Carter referred to David Mamet saying that editing is like a dream: "your subconscious is going to show you only what you want to see. And so I'd go away and I'd think about it, 'What is the ending? I don't think I want them in the shot. I think I just want their voices.' We worked with montages, and then we found it, we found the ending.

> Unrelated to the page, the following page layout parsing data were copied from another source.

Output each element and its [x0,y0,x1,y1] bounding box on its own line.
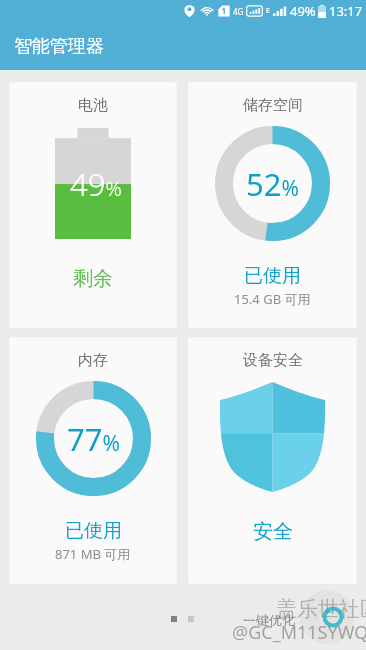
staticText: 智能管理器 [14,35,104,58]
staticText: 内存 [78,351,108,370]
staticText: 已使用 [65,519,122,543]
staticText: 49% [290,2,316,20]
staticText: 已使用 [244,264,301,288]
staticText: E [266,6,270,16]
staticText: 871 MB 可用 [55,545,131,563]
staticText: 安全 [253,519,293,544]
staticText: 一键优化 [243,612,295,628]
staticText: 52% [246,163,299,205]
button[interactable]: 设备安全 [188,337,357,584]
staticText: 77% [67,418,120,460]
staticText: 储存空间 [243,96,303,115]
staticText: 13:17 [329,2,363,20]
staticText: 4G [233,6,244,17]
staticText: 盖乐世社区 [276,596,366,622]
button[interactable]: 储存空间 [188,82,357,328]
button[interactable]: 内存 [9,337,177,584]
staticText: 电池 [78,96,108,115]
staticText: 设备安全 [243,351,303,370]
button[interactable]: 电池 [9,82,177,328]
staticText: @GC_M11SYWQF [232,620,366,645]
staticText: 15.4 GB 可用 [234,290,311,308]
staticText: 剩余 [73,266,113,291]
staticText: 49% [70,163,122,205]
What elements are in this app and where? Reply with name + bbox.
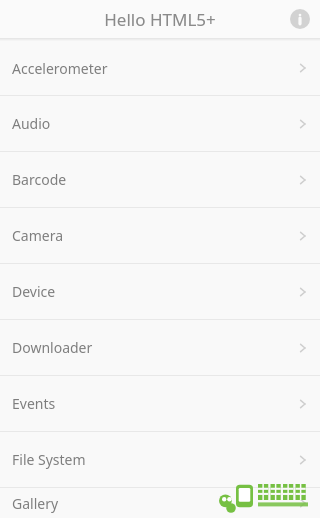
staticText: Camera [12,226,64,245]
staticText: Accelerometer [12,59,108,78]
staticText: Hello HTML5+ [104,8,216,31]
button[interactable]: Events [0,376,320,431]
button[interactable]: Device [0,264,320,319]
button[interactable]: File System [0,432,320,487]
button[interactable]: Downloader [0,320,320,375]
staticText: Events [12,394,56,413]
button[interactable]: Audio [0,96,320,151]
button[interactable]: Gallery [0,488,320,518]
staticText: Downloader [12,338,93,357]
staticText: Gallery [12,494,59,513]
staticText: File System [12,450,86,469]
button[interactable]: Camera [0,208,320,263]
staticText: Barcode [12,170,67,189]
button[interactable]: Accelerometer [0,41,320,95]
button[interactable]: Barcode [0,152,320,207]
button[interactable]: Info [280,0,320,38]
staticText: Device [12,282,56,301]
staticText: Audio [12,114,51,133]
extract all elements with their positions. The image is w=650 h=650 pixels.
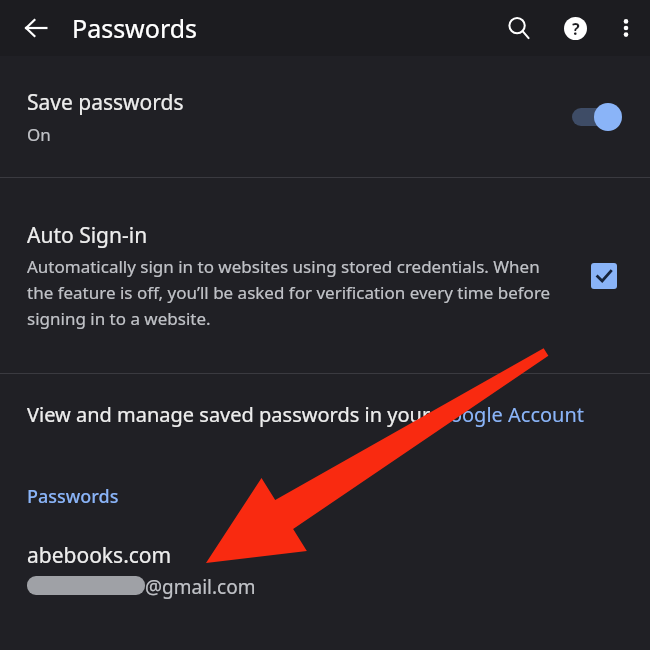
button[interactable]: Save passwords (0, 56, 650, 177)
staticText: Passwords (72, 11, 198, 45)
staticText: Automatically sign in to websites using … (27, 255, 570, 330)
staticText: Save passwords (27, 88, 184, 117)
staticText: ? (572, 18, 580, 40)
staticText: On (27, 123, 51, 146)
button[interactable]: Search (490, 0, 548, 56)
button[interactable]: Auto Sign-in (0, 178, 650, 373)
staticText: abebooks.com (27, 541, 172, 570)
button[interactable]: More options (602, 0, 650, 56)
staticText: @gmail.com (145, 574, 256, 600)
button[interactable]: abebooks.com (0, 541, 650, 600)
button[interactable]: Help (548, 0, 602, 56)
button[interactable]: Save passwords toggle (568, 97, 626, 137)
staticText: Passwords (27, 484, 119, 509)
button[interactable]: View and manage saved passwords in your … (0, 374, 650, 484)
staticText: View and manage saved passwords in your … (27, 401, 585, 428)
button[interactable]: Auto Sign-in checkbox (584, 256, 624, 296)
button[interactable]: Back (0, 0, 72, 56)
staticText: Auto Sign-in (27, 221, 148, 250)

Post-production took place in Toronto under the supervision of Pete Soltesz, a producer on Carter's next film, Into Invisible Light. Soltesz told Carter when she arrived that his team were arguing about Jack and Isobel and who was right, taking sides (Soltesz was on the side of the husband): "And it was all men. 'No, I like the husband!' 'She's a bitch.' 'He's not listening to her.' 'Look how he treats her! He's not telling the truth!'"

===Music===
Keri Latimer is a Winnipeg musician that Carter appreciates and worked with before on Is It My Turn. "Debbie and I sent the script to her to see how she responded to the material and she really got it. We didn't want the music to be overkill. She just nailed it. It was the right person, right place, right time." The song which plays at the end credits is Latimer's This Is Not Paris.

==Release==
The world premiere of Before Anything You Say took place at the Madrid International Film Festival in July 2017, one of several European film festivals organized by Film Festival International which also screened the film through 2018. (Note: Berlin on 3 October 2017, Milan in December; London (February 2018), Nice (May 2018), and finally Amsterdam later in 2018.)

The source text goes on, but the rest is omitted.